Task:
Find every line of the records that has "Equipment" and return it.

Stored items

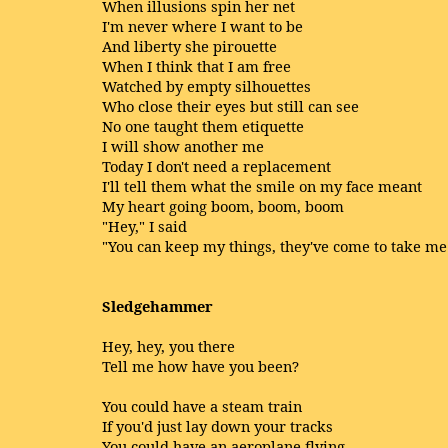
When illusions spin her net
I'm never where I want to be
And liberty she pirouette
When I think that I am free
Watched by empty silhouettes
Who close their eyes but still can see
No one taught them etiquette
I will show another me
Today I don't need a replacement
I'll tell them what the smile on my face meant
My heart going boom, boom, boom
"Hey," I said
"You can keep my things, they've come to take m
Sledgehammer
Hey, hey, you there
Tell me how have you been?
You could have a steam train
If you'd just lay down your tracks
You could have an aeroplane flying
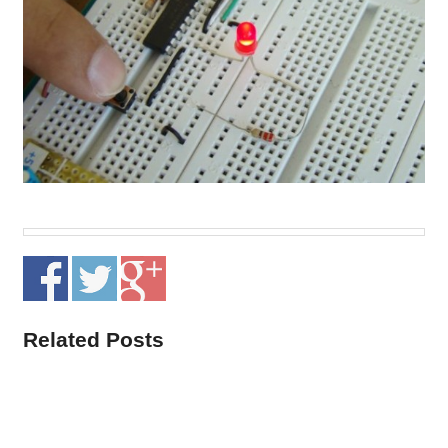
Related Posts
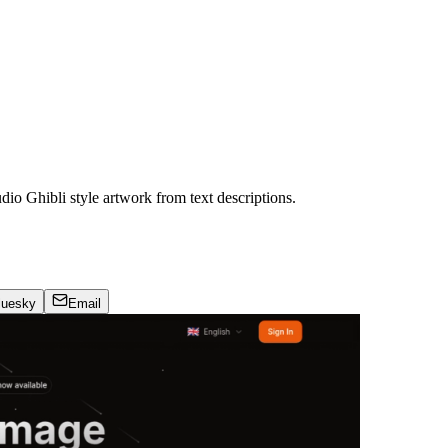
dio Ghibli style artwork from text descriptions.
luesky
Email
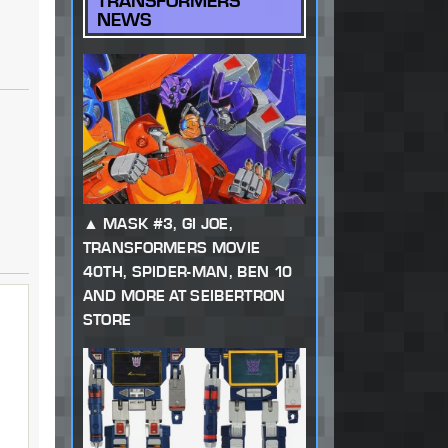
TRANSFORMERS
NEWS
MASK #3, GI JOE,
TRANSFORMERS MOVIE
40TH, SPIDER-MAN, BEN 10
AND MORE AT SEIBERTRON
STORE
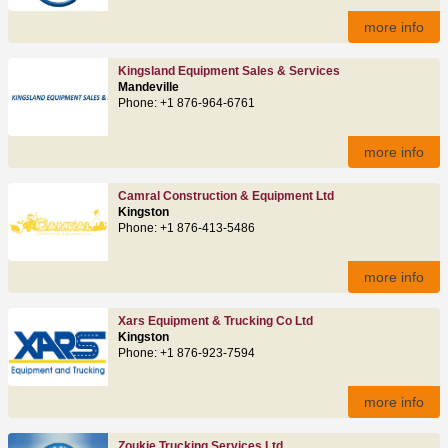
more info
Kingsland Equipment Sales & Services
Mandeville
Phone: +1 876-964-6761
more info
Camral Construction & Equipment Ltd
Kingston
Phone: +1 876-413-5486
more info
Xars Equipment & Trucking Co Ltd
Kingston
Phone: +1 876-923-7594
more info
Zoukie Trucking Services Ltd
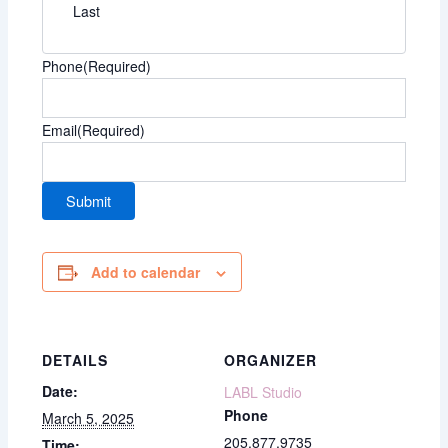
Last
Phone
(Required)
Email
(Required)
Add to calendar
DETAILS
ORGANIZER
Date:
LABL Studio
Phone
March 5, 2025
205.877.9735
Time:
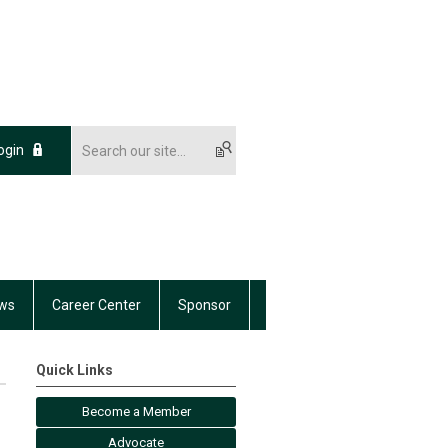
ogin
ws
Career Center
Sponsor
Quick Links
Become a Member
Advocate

Output of the task:
Kingsland Equipment Sales & Services
Camral Construction & Equipment Ltd
Xars Equipment & Trucking Co Ltd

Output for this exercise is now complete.